- Publisher: Roqueta Magazine
- Editor: Angie Wade-Smith
- Edition: 343
- Published: 1st July 2020
Since the last edition of ROQUETA, we have recently seen the ‘new normal’ returning to Menorca. Bars, restaurants, shops, beaches all open. Free to travel about and meet with others. The national guidance on social distancing and hand gels all in place.
But let’s not kid ourselves, this is not the ‘new normal’. How can it be when at the distribution date of the magazine we have virtually no tourists? Beaches are absurdly empty, and life is not as fretful as normal for the time of year. But the real difference as we all know is that no visitors equals no imported virus.

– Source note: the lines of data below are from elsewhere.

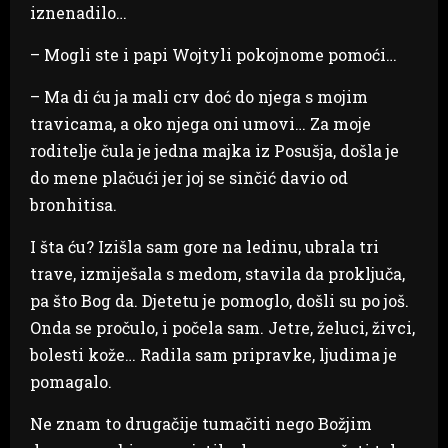
iznenadilo…
– Mogli ste i papi Wojtyli pokojnome pomoći…
– Ma di ću ja mali crv doć do njega s mojim
travicama, a oko njega oni umovi… Za moje
roditelje čula je jedna majka iz Posušja, došla je
do mene plačući jer joj se sinčić davio od
bronhitisa.
I šta ću? Izišla sam gore na ledinu, ubrala tri
trave, izmiješala s medom, stavila da proključa,
pa što Bog da. Djetetu je pomoglo, došli su po još.
Onda se pročulo, i počela sam. Jetre, želuci, živci,
bolesti kože… Radila sam pripravke, ljudima je
pomagalo.
Ne znam to drugačije tumačiti nego Božjim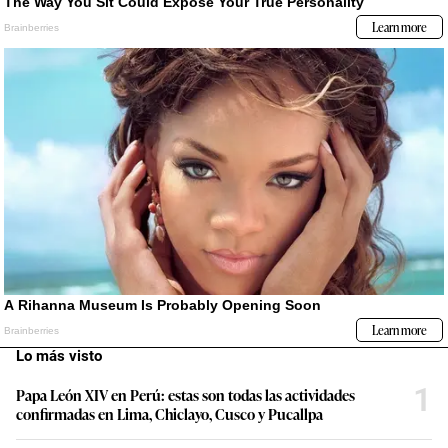
Lo más visto
1
Papa León XIV en Perú: estas son todas las actividades
confirmadas en Lima, Chiclayo, Cusco y Pucallpa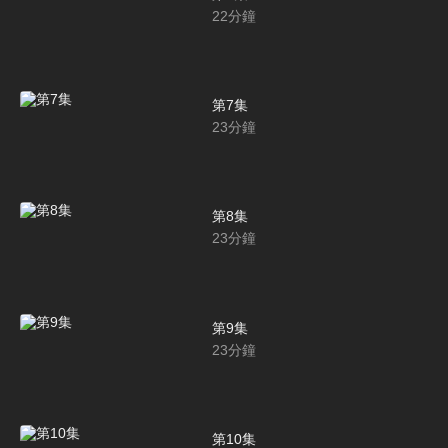
22
分鐘
第7集
23
分鐘
第8集
23
分鐘
第9集
23
分鐘
第10集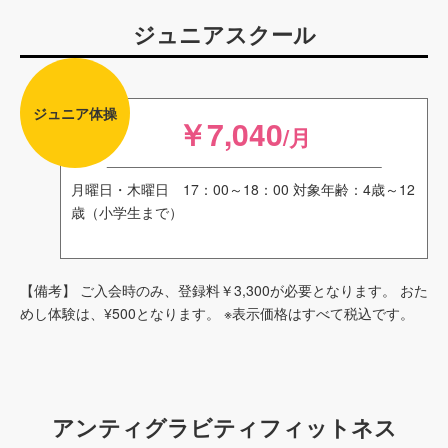
ジュニアスクール
ジュニア体操
￥7,040
/月
月曜日・木曜日 17：00～18：00 対象年齢：4歳～12
歳（小学生まで）
【備考】
ご入会時のみ、登録料￥3,300が必要となります。 おた
めし体験は、¥500となります。 ※表示価格はすべて税込です。
アンティグラビティフィットネス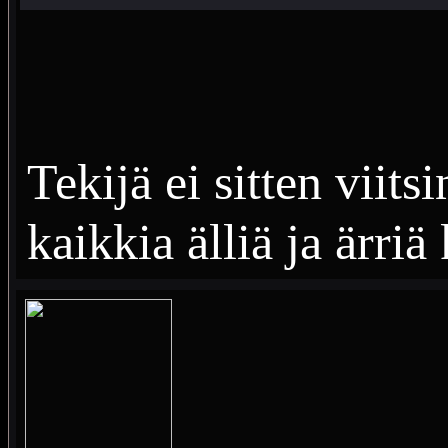
Tekijä ei sitten viits
kaikkia älliä ja ärri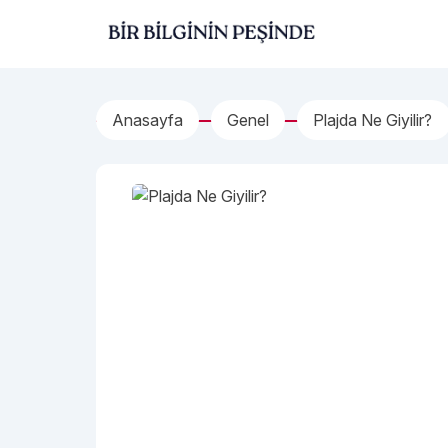
İçeriğe geç
Bir Bilginin Peşinde!
Anasayfa
Genel
Plajda Ne Giyilir?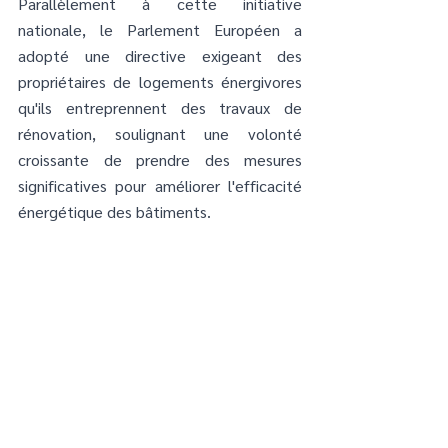
Parallèlement à cette initiative 
nationale, le Parlement Européen a 
adopté une directive exigeant des 
propriétaires de logements énergivores 
qu'ils entreprennent des travaux de 
rénovation, soulignant une volonté 
croissante de prendre des mesures 
significatives pour améliorer l'efficacité 
énergétique des bâtiments.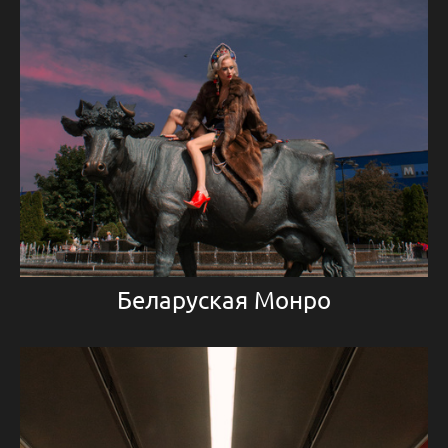
Беларуская Монро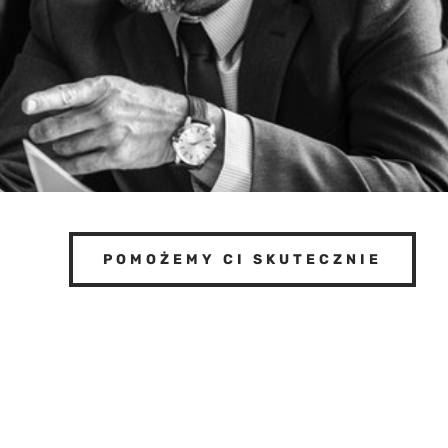
POMOŻEMY CI SKUTECZNIE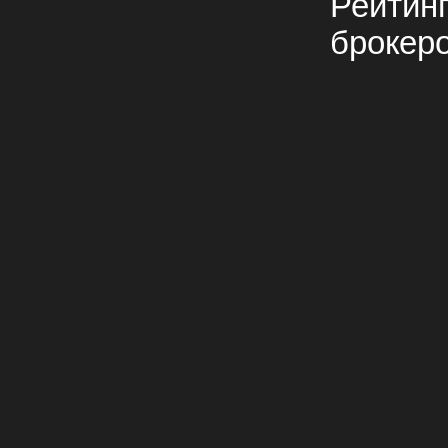
Рейтин
брокер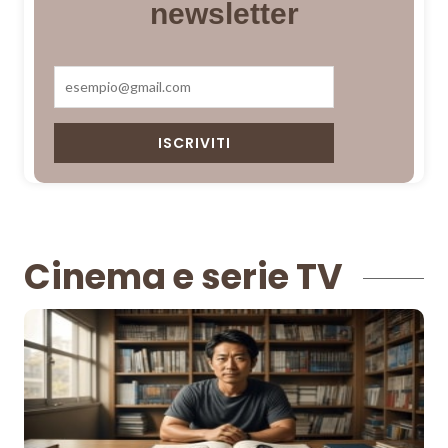
newsletter
Cinema e serie TV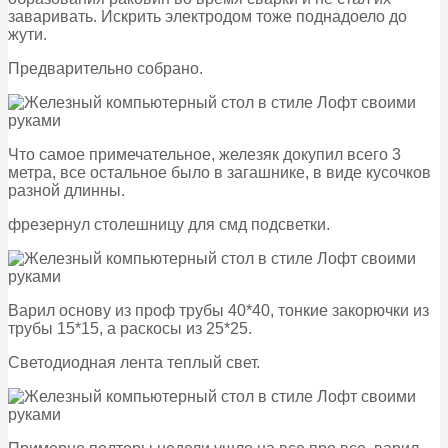
заваривать. Искрить электродом тоже поднадоело до
жути.
Предварительно собрано.
Что самое примечательное, железяк докупил всего 3
метра, все остальное было в загашнике, в виде кусочков
разной длинны.
фрезернул столешницу для смд подсветки.
Варил основу из проф трубы 40*40, тонкие закорючки из
трубы 15*15, а раскосы из 25*25.
Светодиодная лента теплый свет.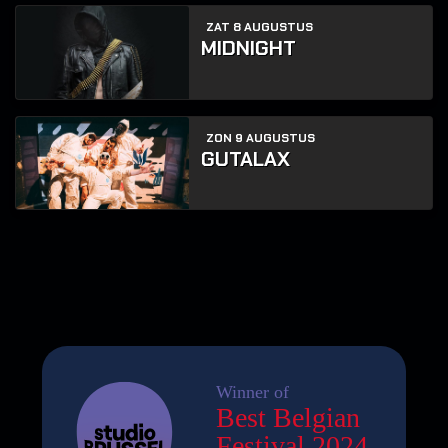
ZAT 8 AUGUSTUS
MIDNIGHT
ZON 9 AUGUSTUS
GUTALAX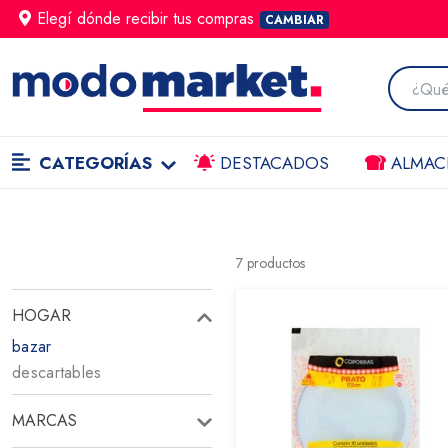
Elegí dónde
recibir
tus compras
CAMBIAR
CATEGORÍAS
DESTACADOS
ALMAC
7
productos
HOGAR
bazar
descartables
MARCAS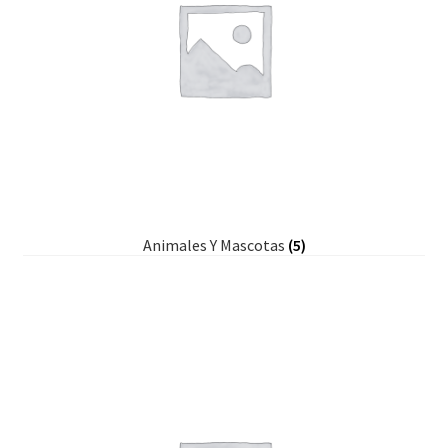
Animales Y Mascotas
(5)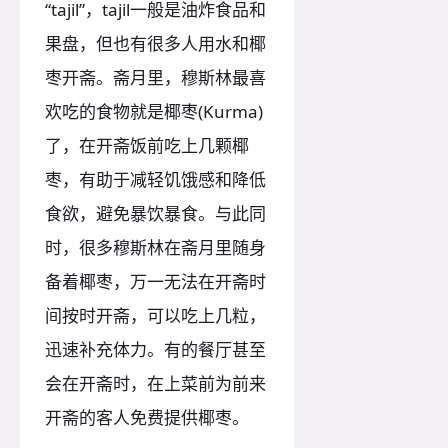
“tajil”，tajil一般是油炸食品和
果盘，但也有很多人用水和椰
枣开斋。斋月里，穆斯林最喜
欢吃的食物就是椰枣(Kurma)
了，在开斋饭前吃上几颗椰
枣，有助于减轻饥饿感和降低
食欲，避免暴饮暴食。与此同
时，很多穆斯林在斋月里随身
备着椰枣，万一无法在开斋时
间按时开斋，可以吃上几粒，
迅速补充体力。有的餐厅甚至
会在开斋时，在上菜前为前来
开斋的客人免费提供椰枣。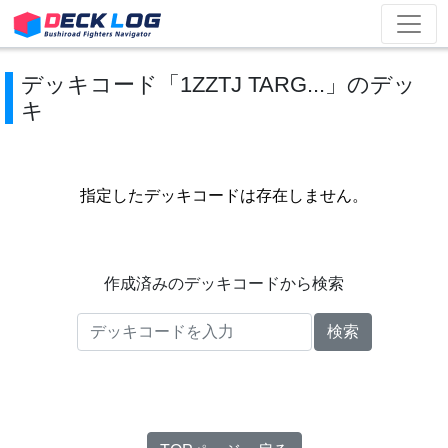
デッキコード「1ZZTJ TARG...」のデッ
キ
指定したデッキコードは存在しません。
作成済みのデッキコードから検索
検索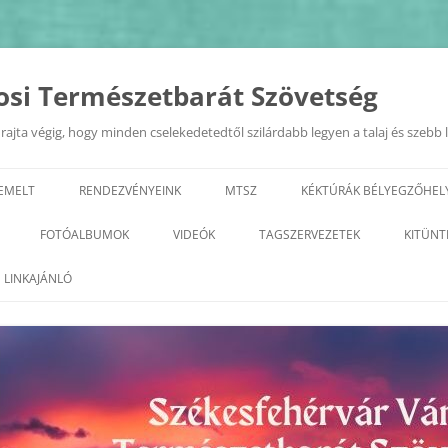
osi Természetbarát Szövetség
ajta végig, hogy minden cselekedetedtől szilárdabb legyen a talaj és szebb 
IEMELT
RENDEZVÉNYEINK
MTSZ
KÉKTÚRÁK BÉLYEGZŐHEL
EURÓPAI MOBILITÁSI HÉT
TERMÉSZETI ÉRTÉKEK A KIRÁL
FOTÓALBUMOK
VIDEÓK
TAGSZERVEZETEK
KITÜNT
VÁROSÁBAN 2022.09.20.
GEOTÚRA
KÉPZÉSEK
2026
ALBA REGIA SC TERMÉSZETJÁRÓ
LINKAJÁNLÓ
„ZÖLD FEHÉRVÁR”
SZAKOSZTÁLY
VÁROSI TERMÉSZETBARÁT
2025
PROGRAMSOROZAT
TALÁLKOZÓ
ARANY JÁNOS ODK
2023
2024
GYÖNGYVIRÁG TE
2022
2023
TELEKI TTE– TETETE
2021
2022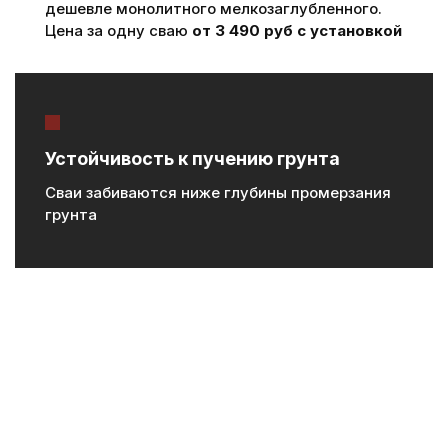
дешевле монолитного мелкозаглубленного.
Цена за одну сваю
от 3 490 руб с установкой
Устойчивость к пучению грунта
Сваи забиваются ниже глубины промерзания
грунта
Высокая несущая способность
Несущая способность одной сваи до 50 тонн
(в зависимости от грунта)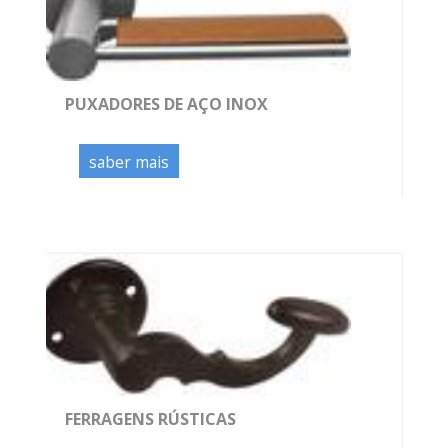
PUXADORES DE AÇO INOX
saber mais
FERRAGENS RÚSTICAS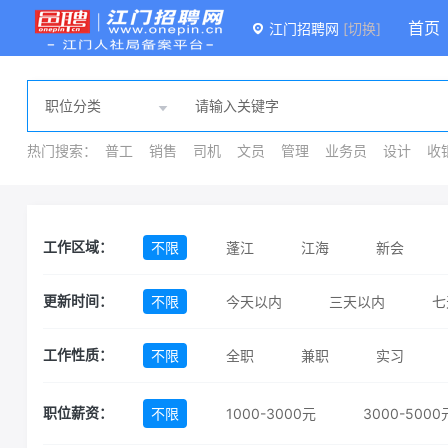
首页
江门招聘网
[切换]
热门搜索：
普工
销售
司机
文员
管理
业务员
设计
收
不限
蓬江
江海
新会
工作区域：
不限
今天以内
三天以内
七
更新时间：
不限
全职
兼职
实习
工作性质：
不限
1000-3000元
3000-5000
职位薪资：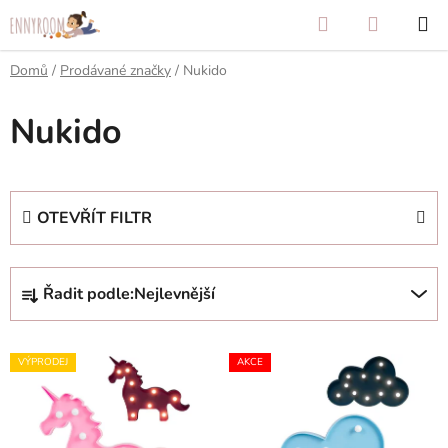
Přejít
Hledat
NÁKUP
na
KOŠÍK
obsah
Domů
/
Prodávané značky
/
Nukido
Nukido
OTEVŘÍT FILTR
Ř
Řadit podle:
Nejlevnější
a
z
V
e
VÝPRODEJ
AKCE
ý
n
p
í
i
p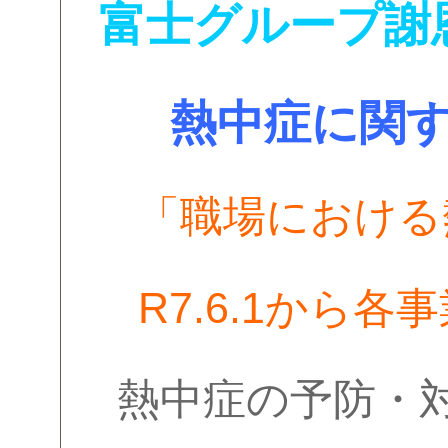
富士グループ謝
熱中症に関
「職場における
R7.6.1から
熱中症の予防・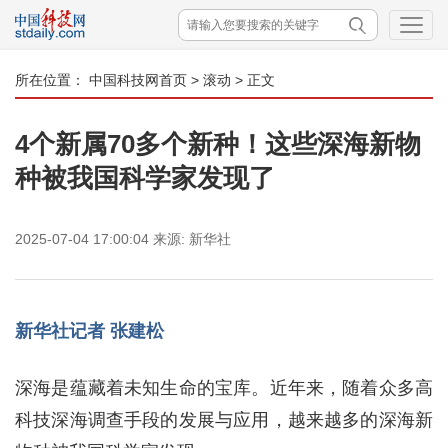
所在位置：
中国科技网首页
>
滚动
> 正文
4个新属70多个新种！这些深海新物
种被我国科学家发现了
2025-07-04 17:00:04
来源:
新华社
新华社记者 张建松
深海是蕴藏着未知生命的宝库。近年来，随着众多高
科技深海调查手段的发展与应用，越来越多的深海新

‘No man is an island’ wrote John Donne in 1624. At the moment many living here in Menorca advocate continued self-isolation from the world outside. For understandable reasons. But we can’t go on indefinitely with that attitude. Our beloved island must have interaction with the nearby islands and the mainland. It’s how life works.
I do not envy the politicians having to wrestle with these difficult issues. Seems like they are on a hiding to nothing.
But here the ROQUETA team remain optimistic. Glasses half full, not empty. In this edition, we have an interesting mix of articles and two new contributors. Jonathan Baillie has been passed the baton of reporting on gardens by Glennis, and Georgina Rigby encourages us to shop for fashion locally.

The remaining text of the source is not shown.